Dismissing any unique, insightful and willful leader; or marginalizing writers who have illuminated history through the subjective insights of perceptive minds does perhaps the greatest disservice of all – demeaning and devaluing the individual, great or not. Deconstructionism, historicism, and postmodernism are all collectivist in spirit and application. Either we are all members of social collectives, or we are part of the greatest collective of all – human history.
Tolstoy responded with an intellectual compromise. As he explained in his Second Epilogue to War and Peace
We say that Napoleon wished to invade Russia and invaded it. In reality in all Napoleon's activity we never find anything resembling an expression of that wish, but find a series of orders, or expressions of his will, very variously and indefinitely directed. Amid a long series of unexecuted orders of Napoleon's one series, for the campaign of 1812, was carried out- not because those orders differed in any way from the other, unexecuted orders but because they coincided with the course of events that led the French army into Russia; just as in stencil work this or that figure comes out not because the color was laid on from this side or in that way, but because it was laid on from all sides over the figure cut in the stencil.
Napoleon, Genghis Khan, Tamburlaine, Alexander the Great, and Caesar Augustus were great leaders who influenced the course of history because of their intelligence, will, political and historical insights, and vision. Yet they were products of their history, defined and determined by collective forces larger than themselves, and their actions – although attributed to them solely – are only the results of the intersection of past events. Tolstoy takes this somewhat obvious assumption and introduces his particular nihilism – no action in and of itself has any particular value, conditioned as it is by accidental, random forces that precede it.
In other words, history is a product of unique, remarkable, brilliant men whose actions while predictable if not determined, cannot be dismissed as incidental vehicles of fate. For Tolstoy there was no contradiction. Nihilism and individualism could and indeed coexist.

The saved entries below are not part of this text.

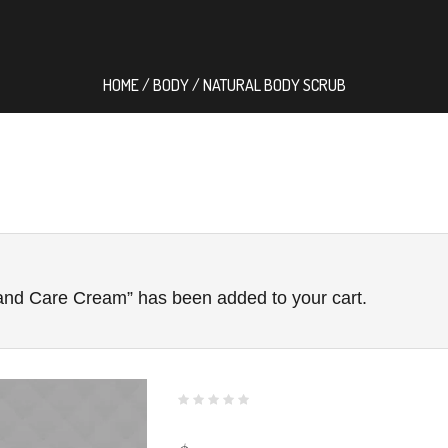
HOME
/
BODY
/ NATURAL BODY SCRUB
nd Care Cream” has been added to your cart.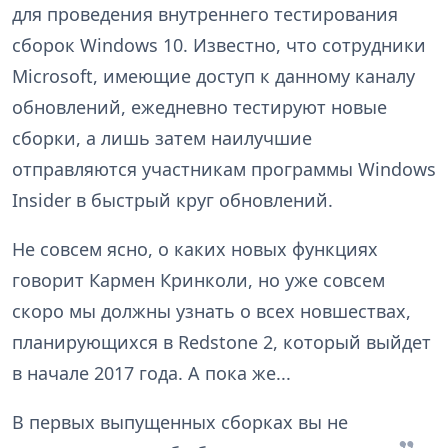
для проведения внутреннего тестирования
сборок Windows 10. Известно, что сотрудники
Microsoft, имеющие доступ к данному каналу
обновлений, ежедневно тестируют новые
сборки, а лишь затем наилучшие
отправляются участникам программы Windows
Insider в быстрый круг обновлений.
Не совсем ясно, о каких новых функциях
говорит Кармен Кринколи, но уже совсем
скоро мы должны узнать о всех новшествах,
планирующихся в Redstone 2, который выйдет
в начале 2017 года. А пока же...
В первых выпущенных сборках вы не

Today’s progressivism is based on French deconstructionism, but is also a homegrown blend of American individualism and Utopian communalism. Progressives, like Lacan and Derrida, dismiss individual enterprise, creativity, and genius as nothing more than expressions of collective historical and contemporary influences. Yet they take this argument further. If the individual and his enterprise have no fundamental meaning; and if social, historical factors are the only determinants of individual action, then the generator of of these factors – society – becomes preeminent. There is a higher order, a higher good to collective action, progressive say. While this is an ironic twist of the French philosophers’ ideas – there is no such thing as a higher good in a historically reflexive world – it is also understandable. The idealism of Soviet socialism – the subsuming of the individual within a social collective where individualism disappears and the will of the people reigns – is still operative even thirty years after the fall of the USSR.

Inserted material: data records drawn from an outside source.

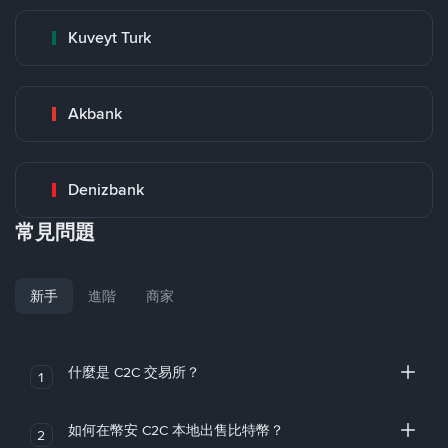
Kuveyt Turk
Akbank
Denizbank
常見問題
新手
進階
商家
什麼是 C2C 交易所？
1
如何在幣安 C2C 本地出售比特幣？
2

The final distortion of the Lacanian vision is seen in the emergence of identity politics. While individualism may be a fiction, individual identity if it conforms to idealistic norms is not. If the true nature of an individual – intelligent, creative, aggressive, compliant, talented, compassionate – is ignored in favor of traits which conform to and promote a communalist, collectivist vision, justice and progress will be served. Diversity, a race-gender-ethnicity expression of this vision, neuters this true individualism.
Such homogenization of a citizenry, however, must necessarily stifle individual enterprise and the intelligence, talent, ambition, and will behind it. History as Tolstoy rightly saw it, becomes distorted. There can be fewer and fewer great men if the idea of greatness itself is demeaned and dismissed.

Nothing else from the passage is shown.